### WORK TASK
The expected answer is the set of lines in the data below between the line holding "is equally important" and the line holding "services available in the Glasgow", inclusive, written out exactly.

# # # # # # #

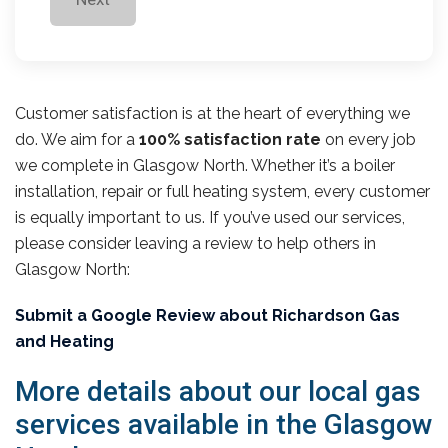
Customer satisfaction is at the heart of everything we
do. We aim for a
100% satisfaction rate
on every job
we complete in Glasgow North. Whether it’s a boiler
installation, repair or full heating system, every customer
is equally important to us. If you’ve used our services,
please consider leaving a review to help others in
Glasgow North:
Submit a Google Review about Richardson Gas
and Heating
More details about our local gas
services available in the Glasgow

# # # # # # #

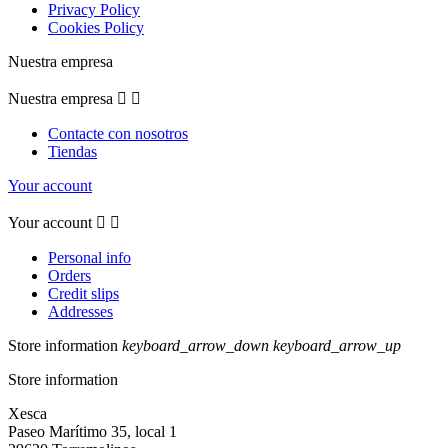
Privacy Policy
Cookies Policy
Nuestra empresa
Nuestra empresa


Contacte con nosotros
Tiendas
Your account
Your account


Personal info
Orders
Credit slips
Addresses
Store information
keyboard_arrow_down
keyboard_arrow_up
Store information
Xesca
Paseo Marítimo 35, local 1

# # # # # # #

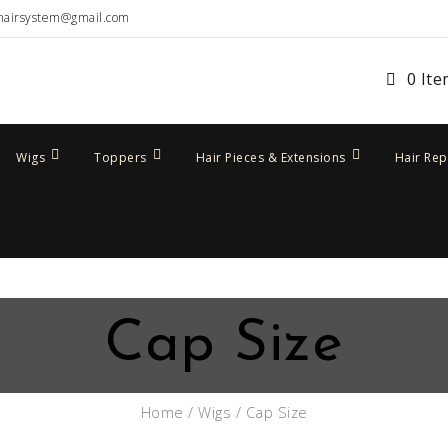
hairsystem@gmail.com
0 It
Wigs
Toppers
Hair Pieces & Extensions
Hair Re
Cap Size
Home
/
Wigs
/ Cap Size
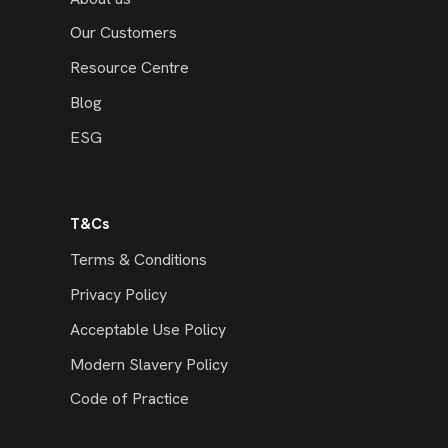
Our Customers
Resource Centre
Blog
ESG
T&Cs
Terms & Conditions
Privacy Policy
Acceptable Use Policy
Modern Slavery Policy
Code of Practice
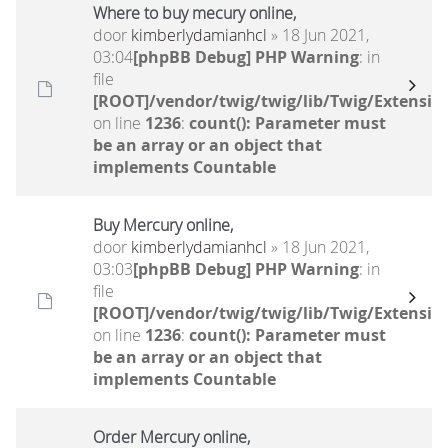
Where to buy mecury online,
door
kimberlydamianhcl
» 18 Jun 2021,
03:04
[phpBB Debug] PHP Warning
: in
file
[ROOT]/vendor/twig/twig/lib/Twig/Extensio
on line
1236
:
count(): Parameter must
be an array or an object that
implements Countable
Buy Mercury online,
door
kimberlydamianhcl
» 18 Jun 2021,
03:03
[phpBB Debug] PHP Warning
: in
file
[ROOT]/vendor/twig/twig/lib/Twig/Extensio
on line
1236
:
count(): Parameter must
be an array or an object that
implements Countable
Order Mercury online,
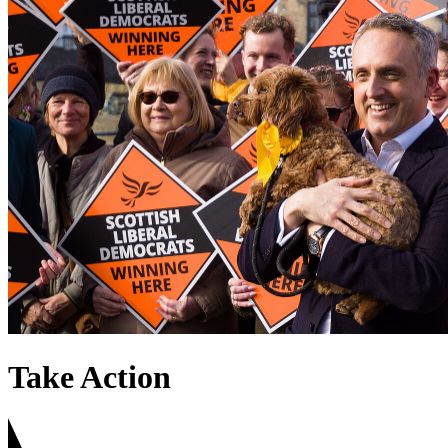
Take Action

# # # # # # #

### RESPONSE AREA
is equally important to us. If you’ve used our services,
please consider leaving a review to help others in
Glasgow North:
Submit a Google Review about Richardson Gas
and Heating
More details about our local gas
services available in the Glasgow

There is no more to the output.